Patriotismo – se supõe – é amor à pátria. Desde logo: não se desconsidere um sentido de pertencimento ao torrão natal, à comunidade, ao idioma nacional, aos usos e costumes do lugar. Mas para isso tudo – e mais – não é preciso ser “patriota”.

Uma vez que a pátria é uma abstração – na mesma medida em que o estado é uma ficção jurídica – , o que se queira ter a respeito dela é um sentimento difuso, uma impressão vaga, uma declaração retórica de apreço, de resto insuficientes para gerar uma atitude, uma ação capaz de mudar os rumos, quando eles se encontram em desajuste ou disfunção.

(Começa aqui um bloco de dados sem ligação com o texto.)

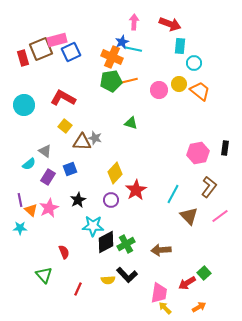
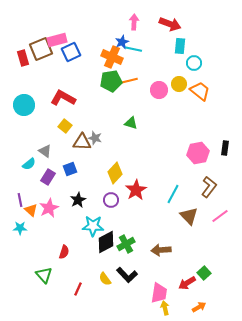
red semicircle at (64, 252): rotated 40 degrees clockwise
yellow semicircle at (108, 280): moved 3 px left, 1 px up; rotated 56 degrees clockwise
yellow arrow at (165, 308): rotated 32 degrees clockwise
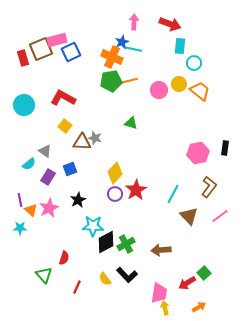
purple circle at (111, 200): moved 4 px right, 6 px up
red semicircle at (64, 252): moved 6 px down
red line at (78, 289): moved 1 px left, 2 px up
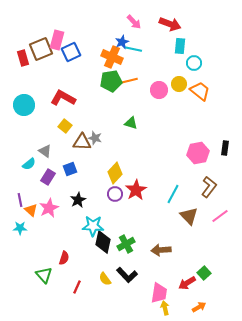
pink arrow at (134, 22): rotated 133 degrees clockwise
pink rectangle at (57, 40): rotated 60 degrees counterclockwise
black diamond at (106, 242): moved 3 px left; rotated 50 degrees counterclockwise
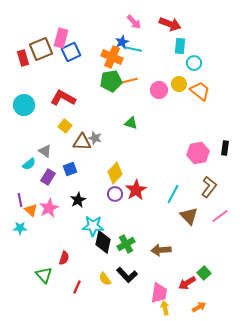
pink rectangle at (57, 40): moved 4 px right, 2 px up
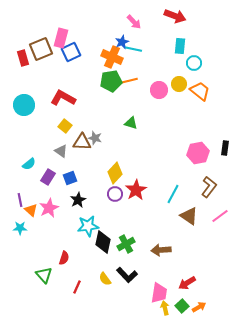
red arrow at (170, 24): moved 5 px right, 8 px up
gray triangle at (45, 151): moved 16 px right
blue square at (70, 169): moved 9 px down
brown triangle at (189, 216): rotated 12 degrees counterclockwise
cyan star at (93, 226): moved 5 px left; rotated 10 degrees counterclockwise
green square at (204, 273): moved 22 px left, 33 px down
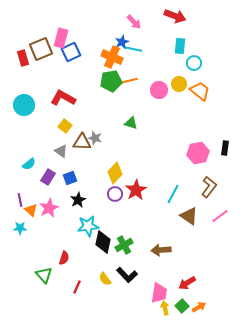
green cross at (126, 244): moved 2 px left, 1 px down
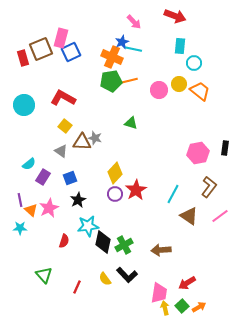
purple rectangle at (48, 177): moved 5 px left
red semicircle at (64, 258): moved 17 px up
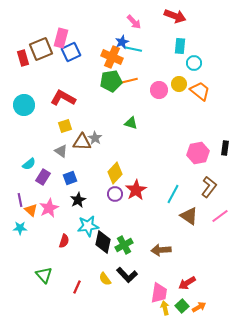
yellow square at (65, 126): rotated 32 degrees clockwise
gray star at (95, 138): rotated 16 degrees clockwise
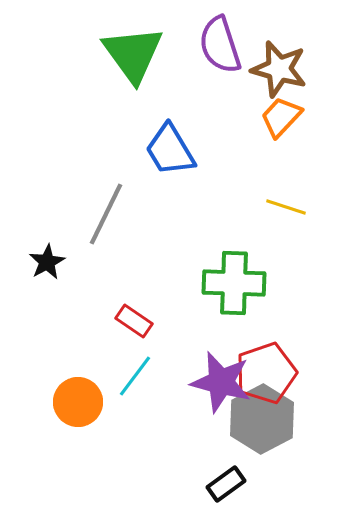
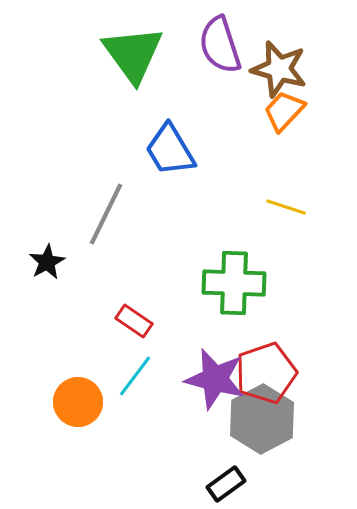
orange trapezoid: moved 3 px right, 6 px up
purple star: moved 6 px left, 3 px up
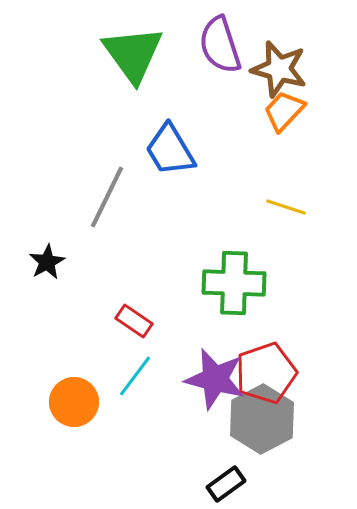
gray line: moved 1 px right, 17 px up
orange circle: moved 4 px left
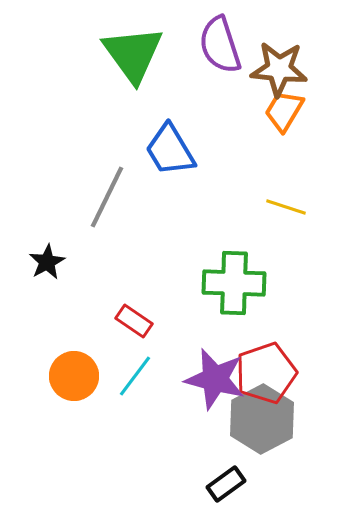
brown star: rotated 10 degrees counterclockwise
orange trapezoid: rotated 12 degrees counterclockwise
orange circle: moved 26 px up
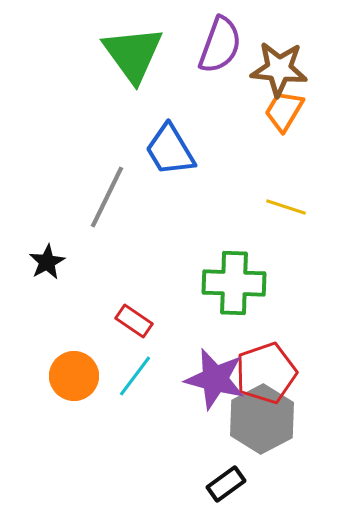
purple semicircle: rotated 142 degrees counterclockwise
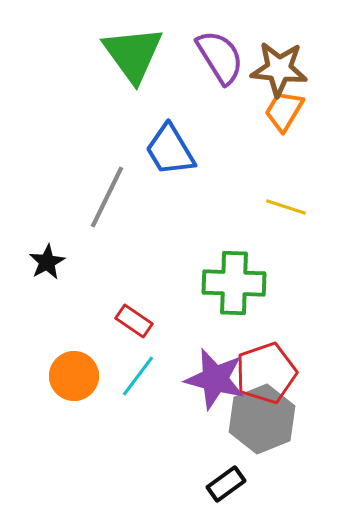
purple semicircle: moved 12 px down; rotated 52 degrees counterclockwise
cyan line: moved 3 px right
gray hexagon: rotated 6 degrees clockwise
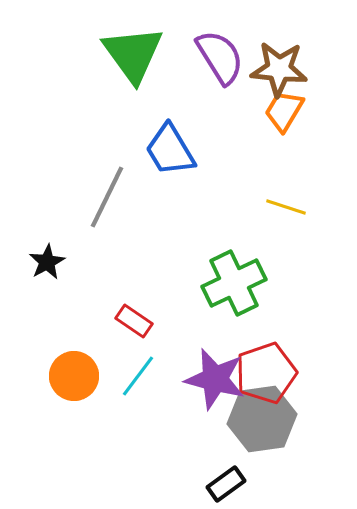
green cross: rotated 28 degrees counterclockwise
gray hexagon: rotated 14 degrees clockwise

Não vejo grande mérito no patriotismo dos militares, estes patriotas de ofício, profissionais. Afinal é a pátria que lhes paga o soldo – convém, pois, enaltecê-la. Bolsonaro de gaba de patriotismo, mas é de sua lavra o conceito de que (essa gente do PT) “ vem dos grotões, e dos rincões, de onde nada pode sair de bom a não ser esse tipo de gente”. Se dos grotões e rincões, de onde eles (os pobres, os desvalidos) vêm, nada sai de bom, então eles não são dignos da pátria.

A pátria, para ser cultuada, não pode excluir uma parte dos seus concidadãos por causa de sua origem de classe, cor da pele, sexo, idade ou profissão religiosa, ou pela adesão a um partido. A pátria – para se tornar um valor – deve dar abrigo, refúgio e meio de vida decente a todos os seus filhos.

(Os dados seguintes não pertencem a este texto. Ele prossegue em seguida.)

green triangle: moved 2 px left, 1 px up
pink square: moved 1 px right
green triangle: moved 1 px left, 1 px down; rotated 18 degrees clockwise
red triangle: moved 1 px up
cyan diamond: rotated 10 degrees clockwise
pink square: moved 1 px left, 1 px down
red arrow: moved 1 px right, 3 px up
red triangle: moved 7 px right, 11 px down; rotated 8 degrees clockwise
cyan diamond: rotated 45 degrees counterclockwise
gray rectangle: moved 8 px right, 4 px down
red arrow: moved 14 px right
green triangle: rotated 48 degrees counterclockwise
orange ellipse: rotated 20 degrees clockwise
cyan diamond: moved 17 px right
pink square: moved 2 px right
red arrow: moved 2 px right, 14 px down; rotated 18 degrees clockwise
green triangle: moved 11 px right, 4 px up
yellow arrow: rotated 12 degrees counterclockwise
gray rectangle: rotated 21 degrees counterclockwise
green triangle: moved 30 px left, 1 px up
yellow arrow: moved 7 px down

O conceito de pátria separa e diferencia os seres humanos entre si, como se o fato de terem nascido de um lado ou de outro da fronteira mudasse a essência das pessoas. Isso não faz nenhum sentido. As fronteiras são convenções históricas e políticas, linhas imaginárias traçadas de acordo comum ou na base da força entre os habitantes de uma parte do território.

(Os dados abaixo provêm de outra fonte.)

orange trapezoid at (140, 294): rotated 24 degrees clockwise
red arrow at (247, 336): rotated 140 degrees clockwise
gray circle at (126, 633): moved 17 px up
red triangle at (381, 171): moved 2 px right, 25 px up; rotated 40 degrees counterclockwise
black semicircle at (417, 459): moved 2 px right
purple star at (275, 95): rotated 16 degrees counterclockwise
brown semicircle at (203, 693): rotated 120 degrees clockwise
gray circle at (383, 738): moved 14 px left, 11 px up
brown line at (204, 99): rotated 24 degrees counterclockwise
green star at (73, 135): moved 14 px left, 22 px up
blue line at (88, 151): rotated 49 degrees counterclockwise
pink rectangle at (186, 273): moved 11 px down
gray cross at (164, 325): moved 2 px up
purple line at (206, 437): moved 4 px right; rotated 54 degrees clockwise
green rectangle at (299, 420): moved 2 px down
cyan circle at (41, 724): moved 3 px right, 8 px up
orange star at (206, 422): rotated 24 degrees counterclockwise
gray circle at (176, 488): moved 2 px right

Dito de outro modo: os seres humanos são iguais ou muito semelhantes entre si, independente do lugar onde nasçam. Vêm ao mundo, crescem, vivem, trabalham e um dia morrem. Suas necessidades, aspirações, virtudes e imperfeições, a noção do certo e errado, são mais ou menos as mesmas em todas as culturas, em todas as pátrias.

É em nome da pátria – associado muitas vezes à religião – que se cometem os maiores desatinos, as guerras mais cruéis, o sofrimento e a mortandade de mulheres, crianças e idosos. O patriotismo, que vem a ser a mesma coisa que o nacionalismo exacerbado, desune, fragmenta, isola, reaviva animosidades e ódios ancestrais entre os povos e nações.

Na guerra do Leste Europeu os dois países contendores, Rússia e Ucrânia, exaltam o patriotismo e as respectivas pátrias. “ O patriotismo é a disposição para matar ou morrer por razões triviais” – do matemático, filósofo e pacifista inglês Bertrand Russel.

Nas retóricas mais arrebatadas, como na Cuba revolucionária, o “ patria o muerte “, no final não é a pátria que prevalece, mas a morte, a força bruta, a asfixia das liberdades.

Há um patriotismo humano, profundo e realmente virtuoso: é aquele que pensa toda a humanidade como pátria.